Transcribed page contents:
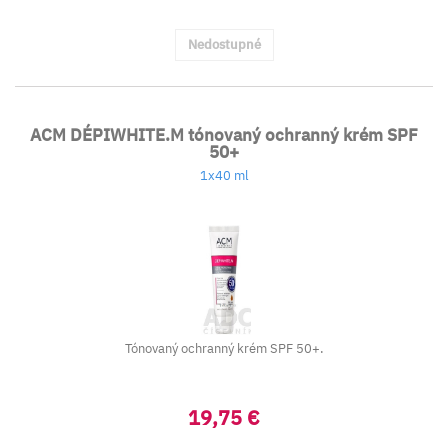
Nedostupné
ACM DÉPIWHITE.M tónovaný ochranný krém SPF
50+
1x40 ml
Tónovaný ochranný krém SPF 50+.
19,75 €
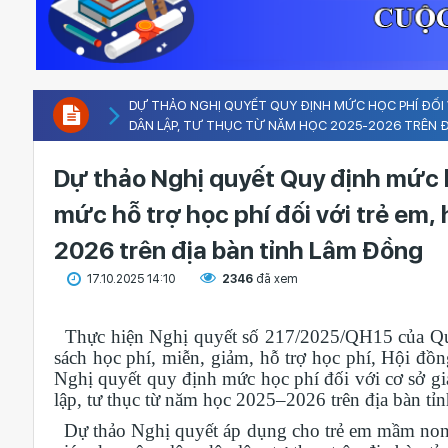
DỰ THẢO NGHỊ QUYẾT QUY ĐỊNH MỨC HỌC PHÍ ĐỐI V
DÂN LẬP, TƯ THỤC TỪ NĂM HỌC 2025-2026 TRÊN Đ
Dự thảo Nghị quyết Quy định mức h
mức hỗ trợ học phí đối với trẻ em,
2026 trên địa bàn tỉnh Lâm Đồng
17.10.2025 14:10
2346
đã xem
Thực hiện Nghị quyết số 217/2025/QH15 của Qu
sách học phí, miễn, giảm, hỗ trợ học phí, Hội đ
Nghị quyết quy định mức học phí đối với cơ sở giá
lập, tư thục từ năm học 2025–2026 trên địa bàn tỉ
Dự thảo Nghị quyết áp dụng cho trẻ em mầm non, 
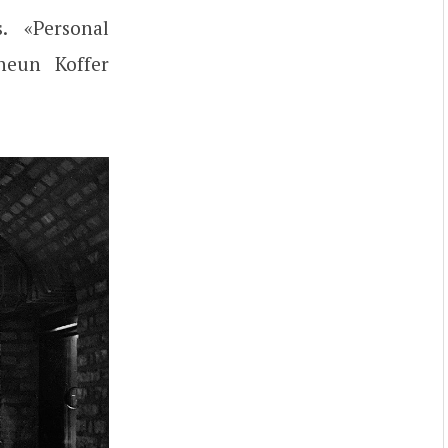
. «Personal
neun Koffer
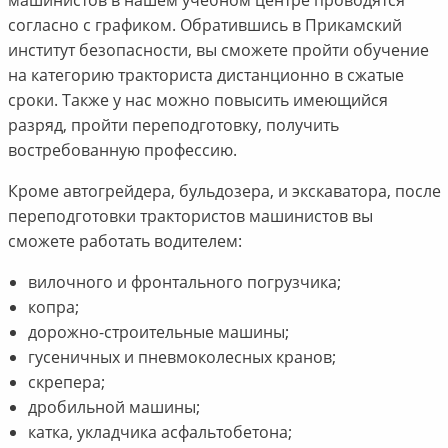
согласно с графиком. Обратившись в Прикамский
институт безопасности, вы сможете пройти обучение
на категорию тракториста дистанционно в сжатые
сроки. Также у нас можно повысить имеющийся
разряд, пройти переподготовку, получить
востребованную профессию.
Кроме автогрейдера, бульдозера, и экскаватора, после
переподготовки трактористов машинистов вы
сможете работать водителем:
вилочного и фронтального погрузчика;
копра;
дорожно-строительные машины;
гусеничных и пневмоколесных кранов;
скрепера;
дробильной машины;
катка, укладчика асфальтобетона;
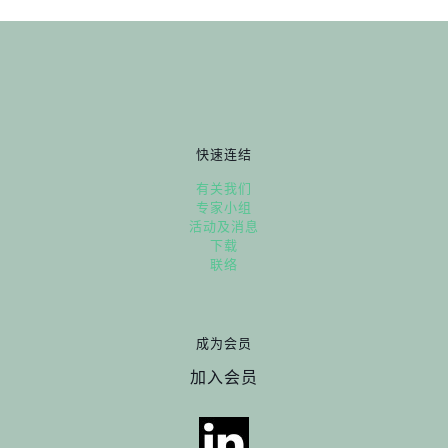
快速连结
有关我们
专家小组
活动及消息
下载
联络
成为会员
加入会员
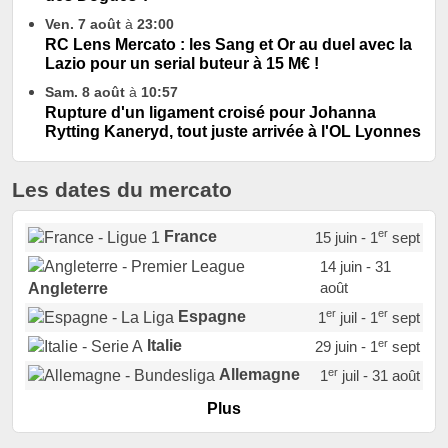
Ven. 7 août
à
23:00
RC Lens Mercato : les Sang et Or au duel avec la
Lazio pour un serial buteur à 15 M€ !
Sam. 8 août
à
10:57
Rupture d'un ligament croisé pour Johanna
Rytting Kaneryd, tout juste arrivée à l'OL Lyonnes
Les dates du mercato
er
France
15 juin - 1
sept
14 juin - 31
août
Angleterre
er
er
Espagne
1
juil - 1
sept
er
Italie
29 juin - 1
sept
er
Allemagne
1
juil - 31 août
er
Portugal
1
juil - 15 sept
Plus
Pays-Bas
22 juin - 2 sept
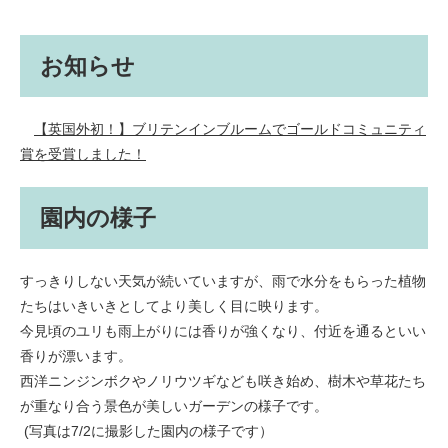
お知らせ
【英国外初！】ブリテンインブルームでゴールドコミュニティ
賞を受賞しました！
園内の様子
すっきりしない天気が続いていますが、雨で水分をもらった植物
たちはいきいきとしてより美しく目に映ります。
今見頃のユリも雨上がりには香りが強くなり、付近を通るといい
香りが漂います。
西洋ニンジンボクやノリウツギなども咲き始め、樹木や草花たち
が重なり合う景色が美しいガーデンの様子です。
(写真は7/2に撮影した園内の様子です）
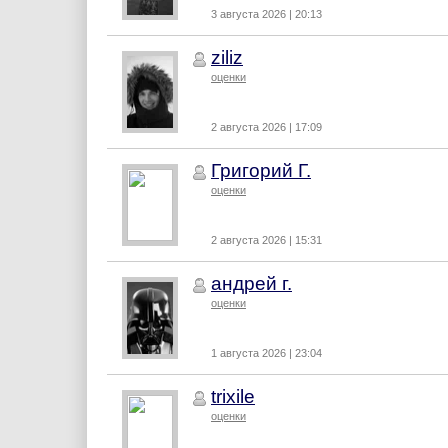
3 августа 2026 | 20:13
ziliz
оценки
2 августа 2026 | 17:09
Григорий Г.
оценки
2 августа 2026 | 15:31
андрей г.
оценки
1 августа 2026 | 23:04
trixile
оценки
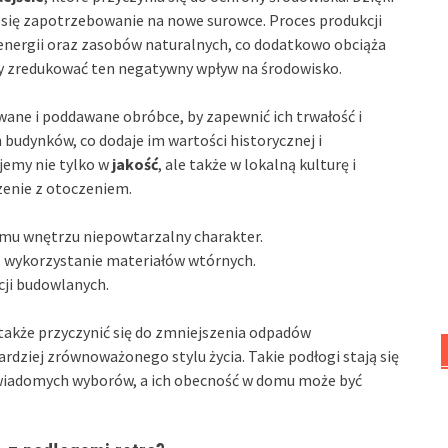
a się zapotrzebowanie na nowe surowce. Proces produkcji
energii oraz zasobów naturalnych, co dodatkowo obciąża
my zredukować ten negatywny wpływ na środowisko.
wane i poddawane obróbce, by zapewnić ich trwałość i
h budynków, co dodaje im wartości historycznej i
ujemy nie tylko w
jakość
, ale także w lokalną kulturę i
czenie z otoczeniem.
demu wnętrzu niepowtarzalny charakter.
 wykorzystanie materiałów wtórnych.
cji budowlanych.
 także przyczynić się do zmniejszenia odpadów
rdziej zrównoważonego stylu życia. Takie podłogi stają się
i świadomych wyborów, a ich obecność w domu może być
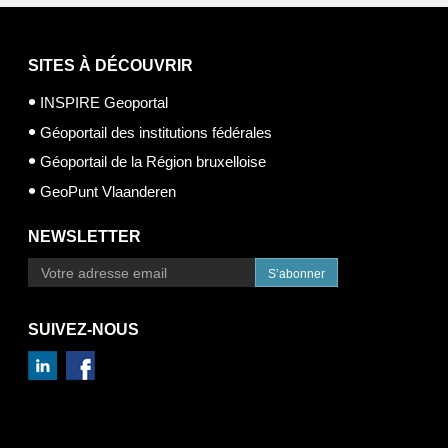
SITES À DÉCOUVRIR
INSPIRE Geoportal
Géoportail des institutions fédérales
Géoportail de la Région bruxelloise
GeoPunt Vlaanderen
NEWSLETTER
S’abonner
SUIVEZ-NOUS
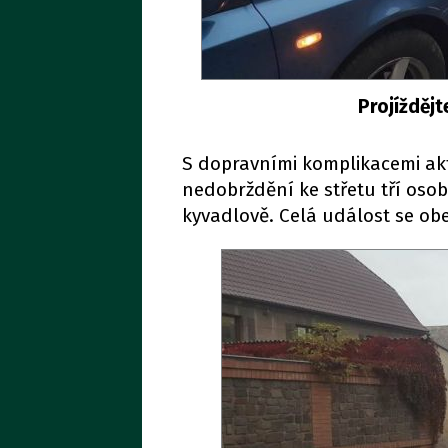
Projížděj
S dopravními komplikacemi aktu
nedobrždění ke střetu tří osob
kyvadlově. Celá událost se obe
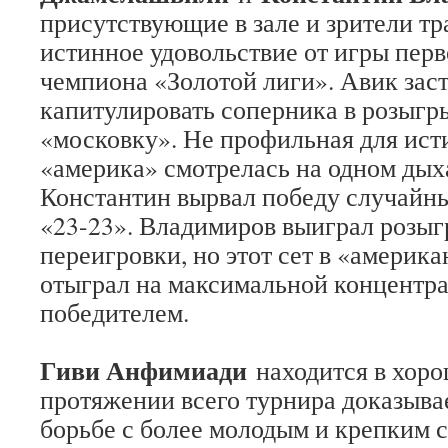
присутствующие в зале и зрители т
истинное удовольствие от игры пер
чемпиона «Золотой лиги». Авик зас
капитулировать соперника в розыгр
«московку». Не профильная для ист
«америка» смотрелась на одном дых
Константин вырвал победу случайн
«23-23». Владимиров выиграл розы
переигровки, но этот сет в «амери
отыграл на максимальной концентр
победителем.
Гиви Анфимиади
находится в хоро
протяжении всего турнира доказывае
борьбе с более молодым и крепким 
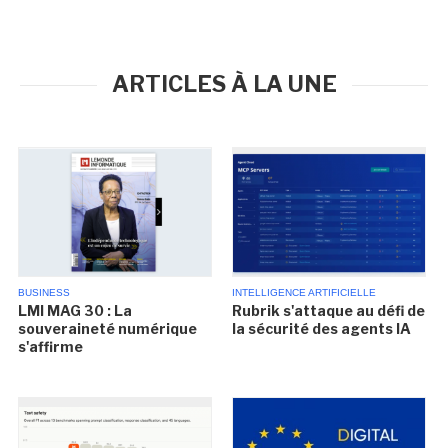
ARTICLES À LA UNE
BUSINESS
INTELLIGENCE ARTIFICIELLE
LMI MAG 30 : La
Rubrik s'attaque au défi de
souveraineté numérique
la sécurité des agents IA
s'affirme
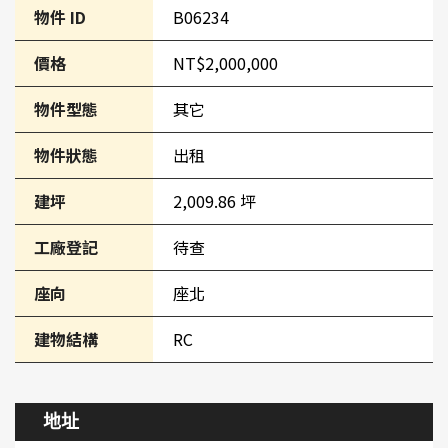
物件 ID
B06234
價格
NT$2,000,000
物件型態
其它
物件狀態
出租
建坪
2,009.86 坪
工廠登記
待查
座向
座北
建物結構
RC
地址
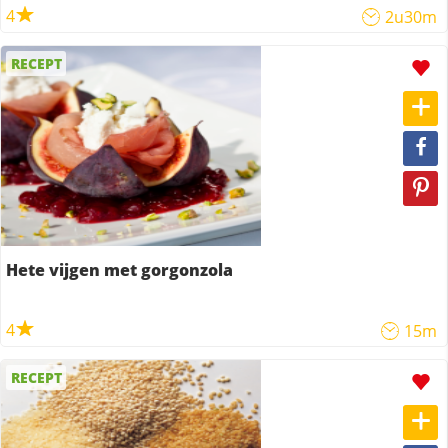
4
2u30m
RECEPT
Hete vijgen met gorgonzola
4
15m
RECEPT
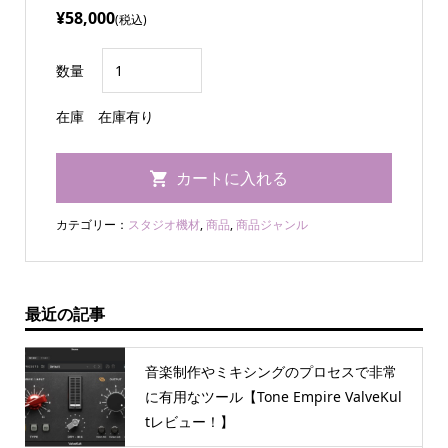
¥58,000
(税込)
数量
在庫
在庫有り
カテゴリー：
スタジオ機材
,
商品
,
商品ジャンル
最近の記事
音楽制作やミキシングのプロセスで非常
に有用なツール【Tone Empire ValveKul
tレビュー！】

### Exercise directions:
Both the line above containing "Григорий Г." and the line containing "протяжении всего турнира доказывае" belong in the copy, along with every line between them; print these exactly and omit the pictures.

### Your response:
Григорий Г.
оценки
2 августа 2026 | 15:31
андрей г.
оценки
1 августа 2026 | 23:04
trixile
оценки
a się zapotrzebowanie na nowe surowce. Proces produkcji
energii oraz zasobów naturalnych, co dodatkowo obciąża
my zredukować ten negatywny wpływ na środowisko.
wane i poddawane obróbce, by zapewnić ich trwałość i
h budynków, co dodaje im wartości historycznej i
ujemy nie tylko w
jakość
, ale także w lokalną kulturę i
czenie z otoczeniem.
demu wnętrzu niepowtarzalny charakter.
 wykorzystanie materiałów wtórnych.
cji budowlanych.
 także przyczynić się do zmniejszenia odpadów
rdziej zrównoważonego stylu życia. Takie podłogi stają się
i świadomych wyborów, a ich obecność w domu może być
SITES À DÉCOUVRIR
INSPIRE Geoportal
Géoportail des institutions fédérales
Géoportail de la Région bruxelloise
GeoPunt Vlaanderen
NEWSLETTER
S’abonner
SUIVEZ-NOUS
Projížděj
S dopravními komplikacemi aktu
nedobrždění ke střetu tří osob
kyvadlově. Celá událost se obe
присутствующие в зале и зрители т
истинное удовольствие от игры пер
чемпиона «Золотой лиги». Авик зас
капитулировать соперника в розыгр
«московку». Не профильная для ист
«америка» смотрелась на одном дых
Константин вырвал победу случайн
«23-23». Владимиров выиграл розы
переигровки, но этот сет в «амери
отыграл на максимальной концентр
победителем.
Гиви Анфимиади
находится в хоро
протяжении всего турнира доказывае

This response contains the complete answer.